Chelsea Joe
MIT Department: Media Arts and Sciences
Faculty Mentor: Prof. Cynthia Breazeal
Research Supervisors: Safinah Ali, Hae Won Park
Undergraduate Institution: Dartmouth College
Hometown: Las Vegas, Nevada
Website: LinkedIn, Intern’s Website
Biography
Chelsea Joe is a rising senior at Dartmouth College, double majoring in Computer Science and Neuroscience. Her passion lies at the intersection of Artificial Intelligence, Wearables, and Robotics—inhuman tools that can be leveraged to support meaningful human connections. Chelsea aims to apply her interests in Natural Language Processing and Human-Computer Interaction to develop technologies in the fields of human cognition and AI to enhance the human experience. She received the 2024 Activision Blizzard King Inclusion in Gaming Scholarship and has participated in the Meta ABCS Program, the CodePath Development Program, and the Apple Pathways Alliance Program. As an MSRP intern in Personal Robots at the MIT Media Lab, her project focuses on how Large Language Models can analyze parent-child interactions to generate effective parenting strategies. During the summer, she aims to gain more experience in AI and HCI research and make meaningful connections.
Abstract
Learning to Parent: Personalized Strategies for Parent-Child Interaction
Chelsea Joe1, Hae Won Park2 and Cynthia Breazeal2
1Department of Computer Science, Dartmouth College
2Department of Media Arts and Sciences, Massachusetts Institute of Technology
Traditional Reinforcement Learning (RL) methods in robotics are resource-intensive and lack flexibility across various scenarios. This project explores a new approach utilizing Large Language Models (LLMs) to analyze parent-child interaction data and generate high-level insights for personalized parenting strategies. The primary goal is to develop a framework that collects episodes of parent-child interactions, group similar episodes, and extract high-level insights from them.
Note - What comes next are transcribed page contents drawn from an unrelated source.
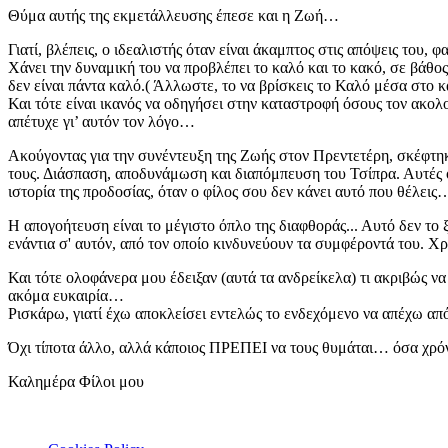
Θύμα αυτής της εκμετάλλευσης έπεσε και η Ζωή…
Γιατί, βλέπεις, ο ιδεαλιστής όταν είναι άκαμπτος στις απόψεις του, φ
Χάνει την δυναμική του να προβλέπει το καλό και το κακό, σε βάθος
δεν είναι πάντα καλό.( Άλλωστε, το να βρίσκεις το Καλό μέσα στο κ
Και τότε είναι ικανός να οδηγήσει στην καταστροφή όσους τον ακολ
απέτυχε γι’ αυτόν τον λόγο…
Ακούγοντας για την συνέντευξη της Ζωής στον Πρεντετέρη, σκέφτηκ
τους. Διάσπαση, αποδυνάμωση και διαπόμπευση του Τσίπρα. Αυτές οι
ιστορία της προδοσίας, όταν ο φίλος σου δεν κάνει αυτό που θέλεις
Η απογοήτευση είναι το μέγιστο όπλο της διαφθοράς... Αυτό δεν το
ενάντια σ' αυτόν, από τον οποίο κινδυνεύουν τα συμφέροντά του. 
Και τότε ολοφάνερα μου έδειξαν (αυτά τα ανδρείκελα) τι ακριβώς 
ακόμα ευκαιρία…
Ρισκάρω, γιατί έχω αποκλείσει εντελώς το ενδεχόμενο να απέχω από τ
Όχι τίποτα άλλο, αλλά κάποιος ΠΡΕΠΕΙ να τους θυμάται… όσα χρόν
Καλημέρα Φίλοι μου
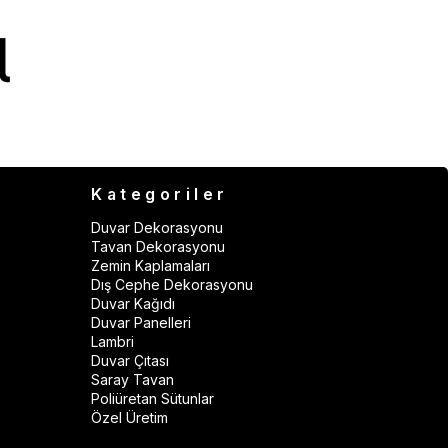
Kategoriler
Duvar Dekorasyonu
Tavan Dekorasyonu
Zemin Kaplamaları
Dış Cephe Dekorasyonu
Duvar Kağıdı
Duvar Panelleri
Lambri
Duvar Çıtası
Saray Tavan
Poliüretan Sütunlar
Özel Üretim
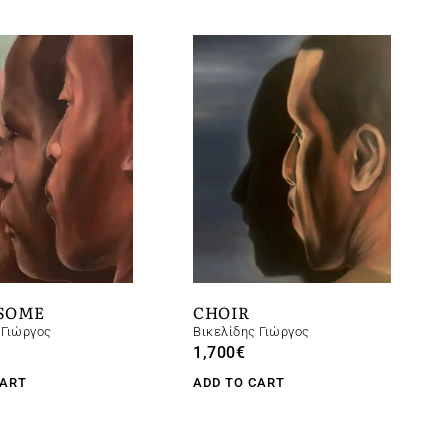
SOMΕ
CHOIR
 Γιώργος
Βικελίδης Γιώργος
1,700
€
CART
ADD TO CART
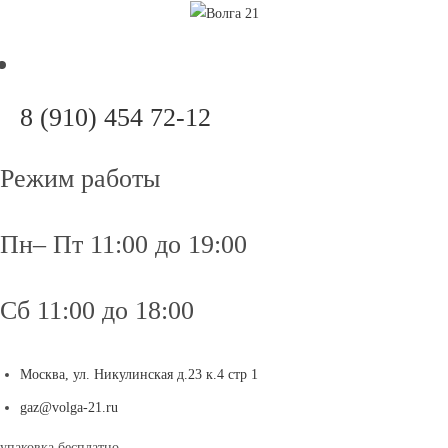
Перейти
к
содержимому
Откроется
8 (910) 454 72-12
в
вашем
Режим работы
приложении
Пн– Пт 11:00 до 19:00
Сб 11:00 до 18:00
Москва, ул. Никулинская д.23 к.4 стр 1
Откроется
gaz@volga-21.ru
в
упаковка бесплатно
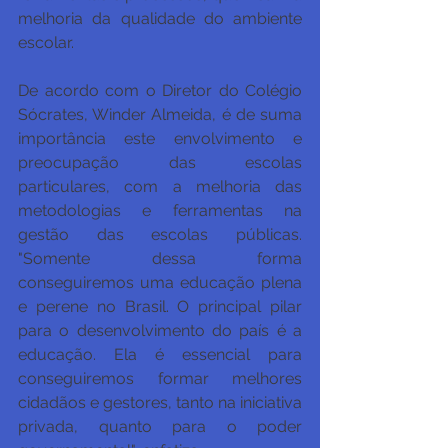
melhoria da qualidade do ambiente 
escolar.
De acordo com o Diretor do Colégio 
Sócrates, Winder Almeida, é de suma 
importância este envolvimento e 
preocupação das escolas 
particulares, com a melhoria das 
metodologias e ferramentas na 
gestão das escolas públicas. 
"Somente dessa forma 
conseguiremos uma educação plena 
e perene no Brasil. O principal pilar 
para o desenvolvimento do país é a 
educação. Ela é essencial para 
conseguiremos formar melhores 
cidadãos e gestores, tanto na iniciativa 
privada, quanto para o poder 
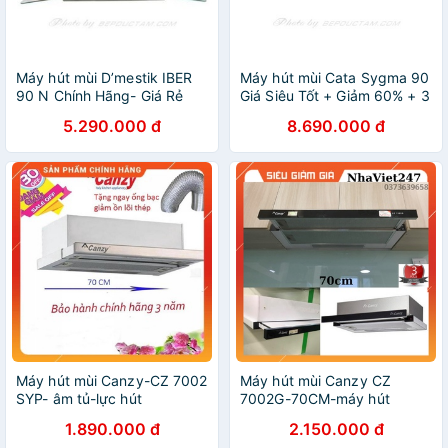
Máy hút mùi D’mestik IBER
Máy hút mùi Cata Sygma 90
90 N Chính Hãng- Giá Rẻ
Giá Siêu Tốt + Giảm 60% + 3
ngày vàng Xả Kho
5.290.000 đ
8.690.000 đ
Máy hút mùi Canzy-CZ 7002
Máy hút mùi Canzy CZ
SYP- âm tủ-lực hút
7002G-70CM-máy hút
750m³/h-máy khoẻ,chạy
khói,khử mùi nhà bếp,hút
1.890.000 đ
2.150.000 đ
êm,chính hãng,giá rẻ-bảo
khoẻ,chạy êm,máy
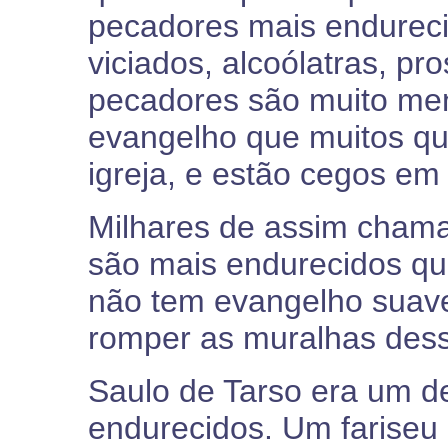
pecadores mais endurec
viciados, alcoólatras, pro
pecadores são muito men
evangelho que muitos q
igreja, e estão cegos em
Milhares de assim chama
são mais endurecidos qu
não tem evangelho suave
romper as muralhas des
Saulo de Tarso era um d
endurecidos. Um fariseu 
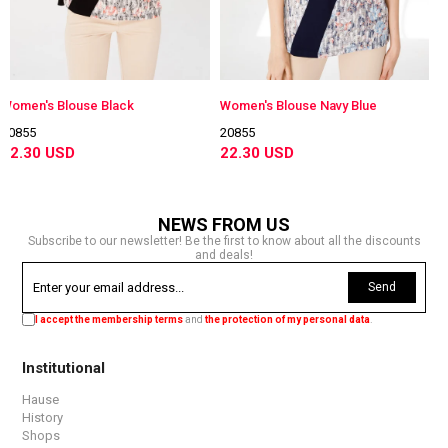
Blouse Black
Women's Blouse Navy Blue
Women's Bl
20855
20855
SD
22.30 USD
22.30 US
NEWS FROM US
Subscribe to our newsletter! Be the first to know about all the discounts
and deals!
Send
I accept the membership terms
and
the protection of my personal data
.
Institutional
Hause
History
Shops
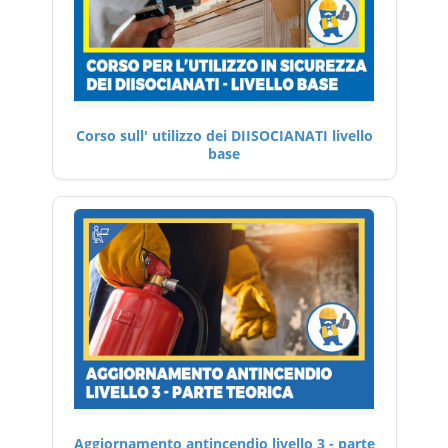
Corso sull' utilizzo dei DIISOCIANATI livello
base
Aggiornamento antincendio livello 3 - parte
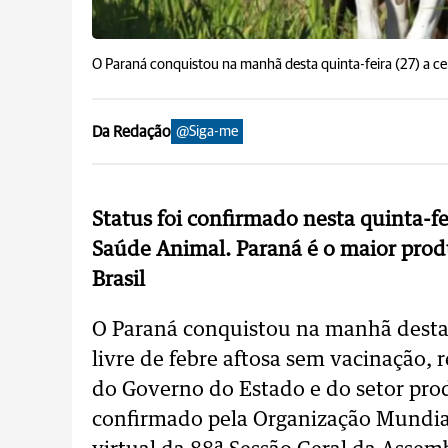
O Paraná conquistou na manhã desta quinta-feira (27) a cer
Da Redação
@Siga-me
Status foi confirmado nesta quinta-f
Saúde Animal. Paraná é o maior prod
Brasil
O Paraná conquistou na manhã desta q
livre de febre aftosa sem vacinação,
do Governo do Estado e do setor prod
confirmado pela Organização Mundia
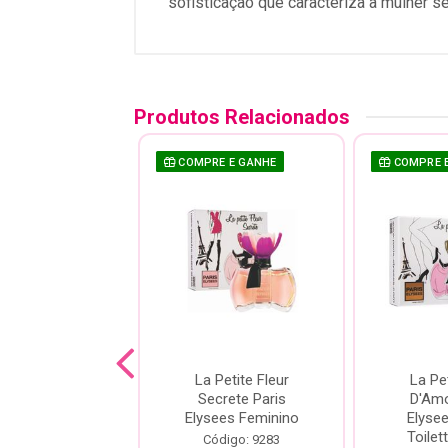
sofisticação que caracteriza a mulher se
Produtos Relacionados
E E GANHE
COMPRE E GANHE
COMPRE 
a Love Paris
La Petite Fleur
La Pet
sees Eau De
Secrete Paris
D'Amo
tte - Perfume
Elysees Feminino
Elyse
eminino ...
Toilett
Código: 9283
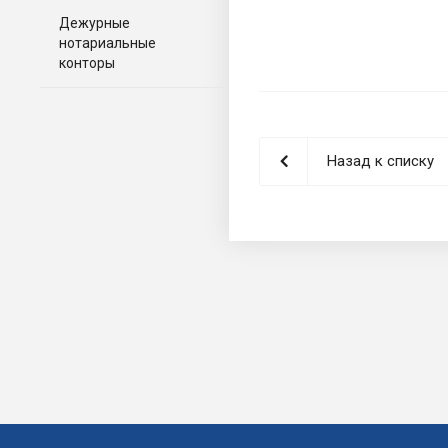
Дежурные
нотариальные
конторы
Назад к списку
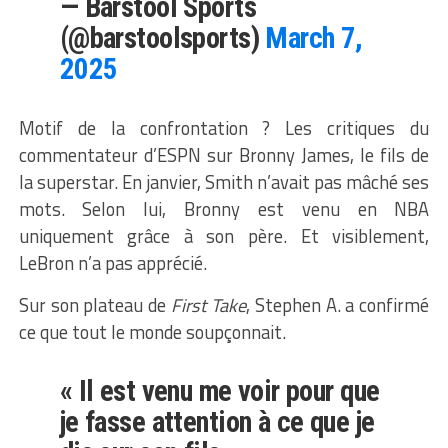
— Barstool Sports
(@barstoolsports)
March 7,
2025
Motif de la confrontation ? Les critiques du
commentateur d’ESPN sur Bronny James, le fils de
la superstar. En janvier, Smith n’avait pas mâché ses
mots. Selon lui, Bronny est venu en NBA
uniquement grâce à son père. Et visiblement,
LeBron n’a pas apprécié.
Sur son plateau de
First Take
, Stephen A. a confirmé
ce que tout le monde soupçonnait.
« Il est venu me voir pour que
je fasse attention à ce que je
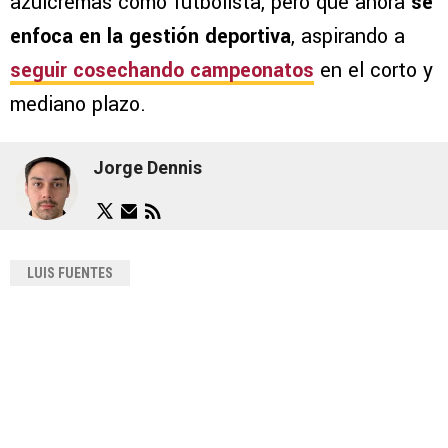
azulcremas como futbolista, pero que ahora
se
enfoca en la gestión deportiva
, aspirando a
seguir cosechando campeonatos
en el corto y
mediano plazo.
Jorge Dennis
LUIS FUENTES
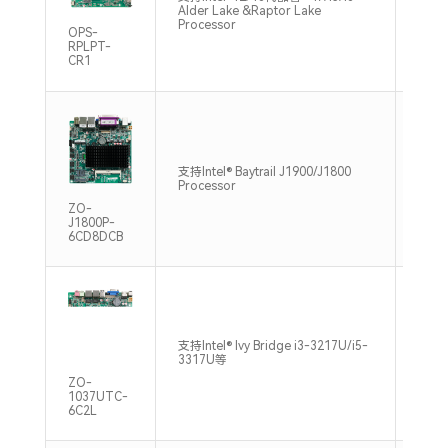
支持
Alder Lake &Raptor Lake
320
Processor
OPS-
RPLPT-
CR1
支持Intel® Baytrail J1900/J1800
1*SO
Processor
1333
ZO-
J1800P-
6CD8DCB
支持Intel® Ivy Bridge i3-3217U/i5-
1*SO
3317U等
1600
ZO-
1037UTC-
6C2L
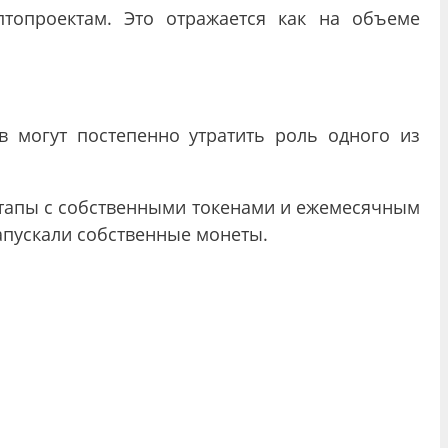
птопроектам. Это отражается как на объеме
в могут постепенно утратить роль одного из
ртапы с собственными токенами и ежемесячным
апускали собственные монеты.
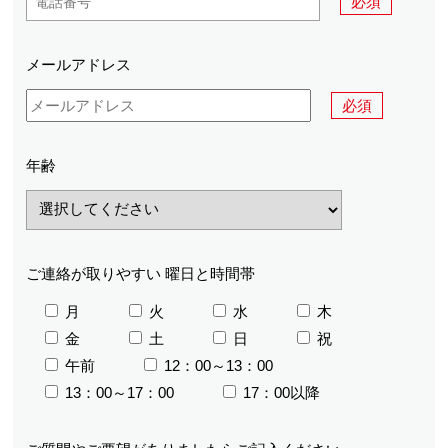
必須
メールアドレス
必須
年齢
ご連絡が取りやすい
曜日と時間帯
月
火
水
木
金
土
日
祝
午前
12：00～13：00
13：00～17：00
17：00以降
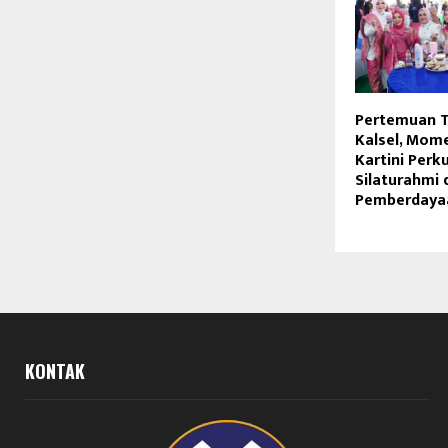
Pertemuan T
Kalsel, Mom
Kartini Perk
Silaturahmi 
Pemberdaya
KONTAK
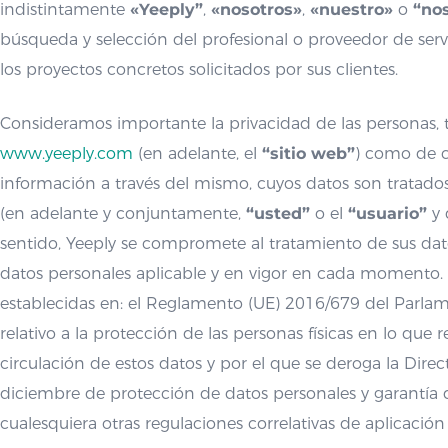
indistintamente
«Yeeply”
,
«nosotros»
,
«nuestro»
o
“no
búsqueda y selección del profesional o proveedor de servi
los proyectos concretos solicitados por sus clientes.
Consideramos importante la privacidad de las personas, ta
www.yeeply.com
(en adelante, el
“sitio web”
) como de c
información a través del mismo, cuyos datos son tratados
(en adelante y conjuntamente,
“usted”
o el
“usuario”
y 
sentido, Yeeply se compromete al tratamiento de sus da
datos personales aplicable y en vigor en cada momento.
establecidas en: el Reglamento (UE) 2016/679 del Parla
relativo a la protección de las personas físicas en lo que 
circulación de estos datos y por el que se deroga la Direc
diciembre de protección de datos personales y garantía d
cualesquiera otras regulaciones correlativas de aplicaci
The approach focuses on real-time insight extraction – when similar episodes are encountered, relevant insights are retrieved and updated, enabling generalization to various scenarios even with limited data and context. To achieve this, an experiential learning framework was developed that dynamically adapts and generalizes insights from limited data to different scenarios. Additionally, this framework will recognize meaningful interaction episodes in real-time, allowing for immediate analysis and response. The insights generated from this data is stored in a structured database and utilized for Retrieval-Augmented Generation to create personalized parenting strategies. The resulting model learns the strategies of parental dialogic and negotiation behaviors, trains on the collected insights, and ultimately generates personalized parenting strategies tailored to each parent’s unique style.